Question

About logFC and p-value( and adj p-value)

2

Entering edit mode

9.6 years ago

bharata1803 ▴ 580

Hello,

So I try to filter the DE genes and non-DE genes. What I'm confused is the value of p-value. As far as I understand, smaller p-value indicates that the data is not a coincidence. In this case, the difference on expression level between two groups is "really" different and not coincidence. In that case, usually the logFC will also have a quite big number (>1 or <-1).

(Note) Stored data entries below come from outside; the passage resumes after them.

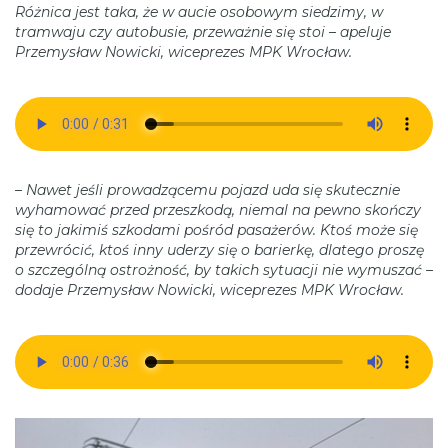
Różnica jest taka, że w aucie osobowym siedzimy, w
tramwaju czy autobusie, przeważnie się stoi
–
apeluje
Przemysław Nowicki, wiceprezes MPK Wrocław.
– Nawet jeśli prowadzącemu pojazd uda się skutecznie
wyhamować przed przeszkodą, niemal na pewno skończy
się to jakimiś szkodami pośród pasażerów. Ktoś może się
przewrócić, ktoś inny uderzy się o barierkę, dlatego proszę
o szczególną ostrożność, by takich sytuacji nie wymuszać –
dodaje Przemysław Nowicki, wiceprezes MPK Wrocław.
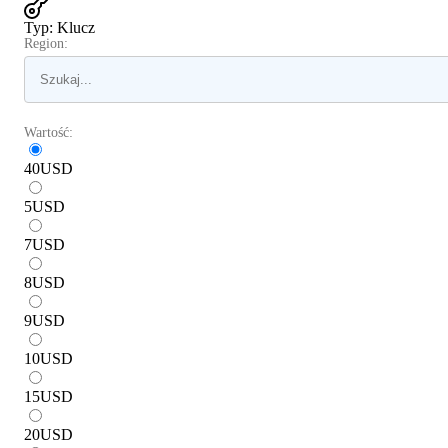
Typ
:
Klucz
Region:
Wartość:
40
USD
5
USD
7
USD
8
USD
9
USD
10
USD
15
USD
20
USD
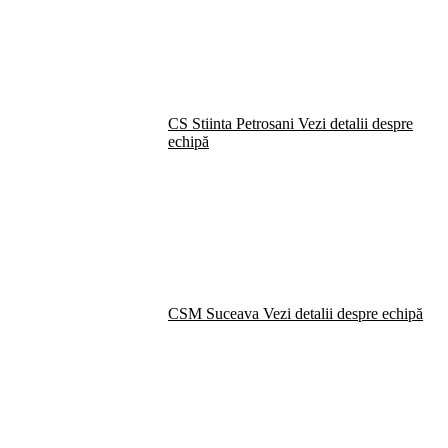
CS Stiinta Petrosani
Vezi detalii despre
echipă
CSM Suceava
Vezi detalii despre echipă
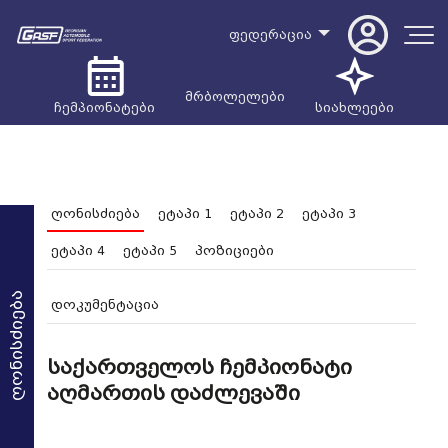
ფედერაცია
მრბოლელები
ჩემპიონატები
სიახლეები
ღონისძიება
ეტაპი 1
ეტაპი 2
ეტაპი 3
ეტაპი 4
ეტაპი 5
პოზიციები
ღონისძიება
დოკუმენტაცია
საქართველოს ჩემპიონატი
აღმართის დაძლევაში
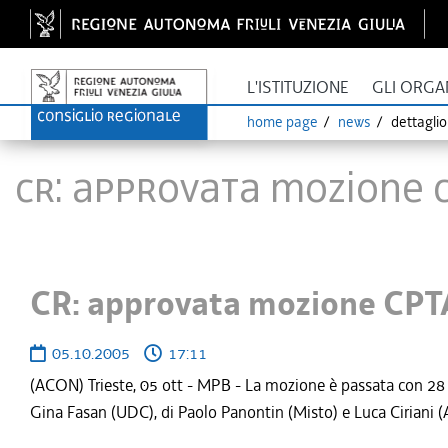
L'ISTITUZIONE
GLI ORGA
home page
news
dettagli
CR: approvata mozione C
CR: approvata mozione CPTA
05.10.2005
17:11
(ACON) Trieste, 05 ott - MPB - La mozione è passata con 28 
Gina Fasan (UDC), di Paolo Panontin (Misto) e Luca Ciriani (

If I tried to filter near 0 logFC (which is non-DE genes), the p-value is quite big and I assume the meaning is it can be "coincidence". Does it mean that the non-DE genes is actually "coincidence" or the p-value refer to the expression level set and the big p-value meaning is the data is not statistically difference and resulted with near 0 logFC? Is it enough to filter the non-DE genes by near 0 logFC or I also need to filter both near 0 logFC and small p-value (less than 0.05 maybe)?

Thank you in advance.

RNA-Seq micro-array • 13k views

ADD COMMENT • link updated 2.9 years ago by Ram 45k • written 9.6 years ago by bharata1803 ▴ 580

score 9 · Answer 1 · 2015-11-20

I'll try to give some points to clarify:

When you test for DE you start by assuming that the tested treatment has no effect (null hypothesis). The p-value is the probability of obtaining the observed or more extreme result if the null hypothesis were true. So small p-value means the null hypothesis is probably not true and the treatment does have an effect.
A large p-value indicates that the null hypothesis is plausible, still the treatment could have an effect. NB: The null hypothesis is never true. If you can increase the sample size at your will, you can get p-values as small as you want. So you can say which genes are affected but you can't say which genes are not affected.
Small pvalues are usually correlated to logFC. However, genes with many read counts have higher statistical power to detect DE, in these cases you can see small pvalues for genes with logFC close to zero
In practice: To get DE genes filter for FDR (an adjusted p-value) less then, say, 0.05. Optionally filter also for absolute logFC above a certain threshold, depending on you biological question. It usually doesn't make sense to invest time in genes with logFC close to 0 even if the pvalue is very small. To get genes non-DE you could filter for logFC close to zero and pvalue above, say 0.2, but keep in mind the interpretation of p-value from above (bayesian statistics suffer less of this "issue").